(Dataset entries)
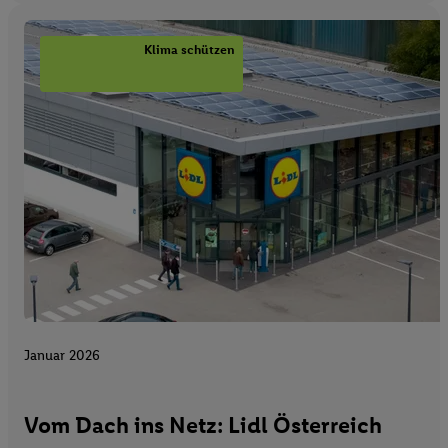
Klima schützen
Januar 2026
Vom Dach ins Netz: Lidl Österreich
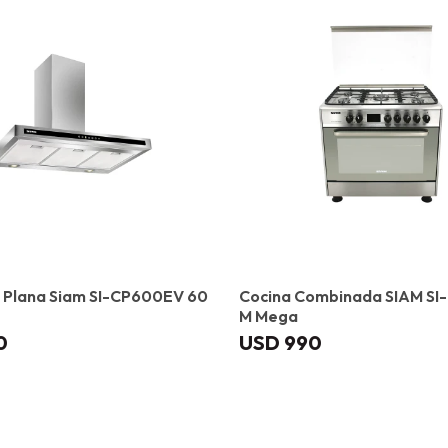
Plana Siam SI-CP600EV 60
Cocina Combinada SIAM S
M Mega
0
USD
990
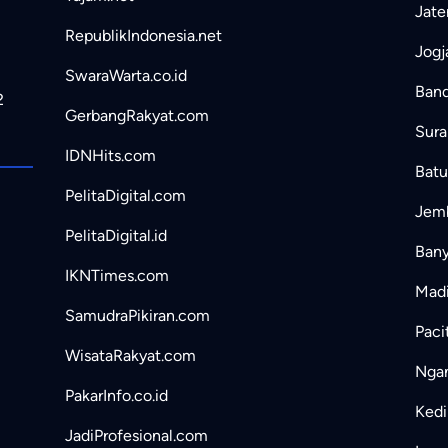
Jate
RepublikIndonesia.net
Jogj
SwaraWarta.co.id
Band
2
GerbangRakyat.com
Sura
IDNHits.com
Batu
PelitaDigital.com
Jemb
PelitaDigital.id
Bany
IKNTimes.com
Madi
SamudraPikiran.com
Paci
WisataRakyat.com
Ngan
PakarInfo.co.id
Kedir
JadiProfesional.com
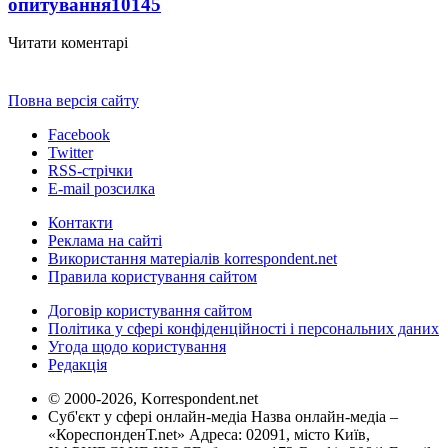
опитування
10145
Читати коментарі
Повна версія сайту
Facebook
Twitter
RSS-стрічки
E-mail розсилка
Контакти
Реклама на сайті
Використання матеріалів korrespondent.net
Правила користування сайтом
Договір користування сайтом
Політика у сфері конфіденційності і персональних даних
Угода щодо користування
Редакція
© 2000-2026, Korrespondent.net
Суб'єкт у сфері онлайн-медіа Назва онлайн-медіа –
«КореспонденТ.net» Адреса: 02091, місто Київ,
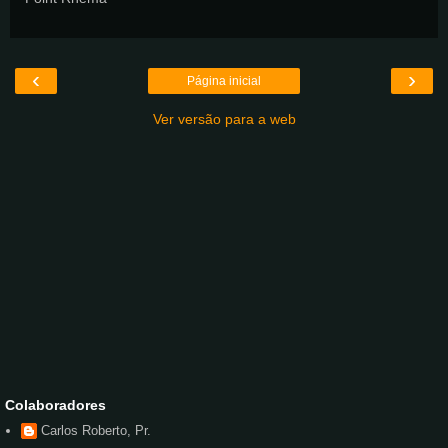
‹
›
Página inicial
Ver versão para a web
Colaboradores
Carlos Roberto, Pr.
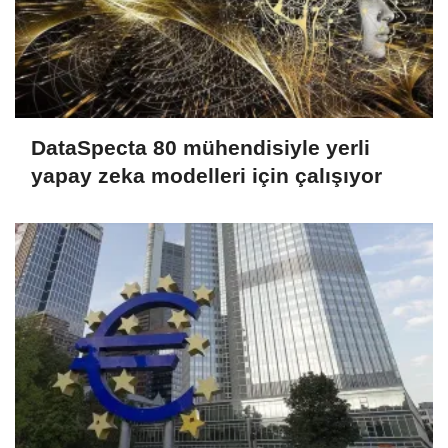
DataSpecta 80 mühendisiyle yerli
yapay zeka modelleri için çalışıyor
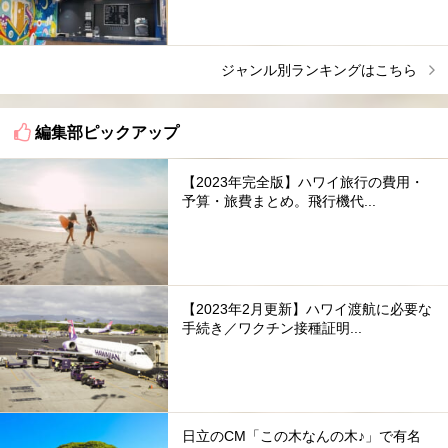
ジャンル別ランキングはこちら
編集部ピックアップ
【2023年完全版】ハワイ旅行の費用・
予算・旅費まとめ。飛行機代...
【2023年2月更新】ハワイ渡航に必要な
手続き／ワクチン接種証明...
日立のCM「この木なんの木♪」で有名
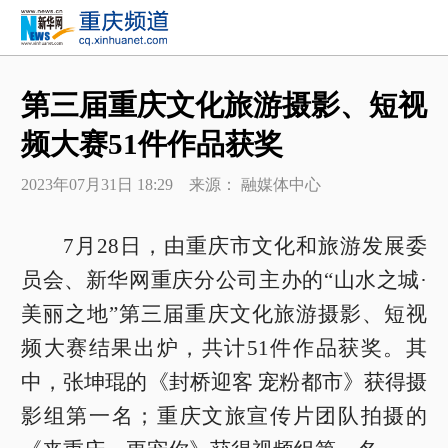
第三届重庆文化旅游摄影、短视
频大赛51件作品获奖
2023年07月31日 18:29 来源： 融媒体中心
7月28日，由重庆市文化和旅游发展委
员会、新华网重庆分公司主办的“山水之城·
美丽之地”第三届重庆文化旅游摄影、短视
频大赛结果出炉，共计51件作品获奖。其
中，张坤琨的《封桥迎客 宠粉都市》获得摄
影组第一名；重庆文旅宣传片团队拍摄的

■ BRIEF:
Check each line above for the word "PelitaDigital", and give only the number of lines that contain it.

■ ANSWER TO THIS EXERCISE:
2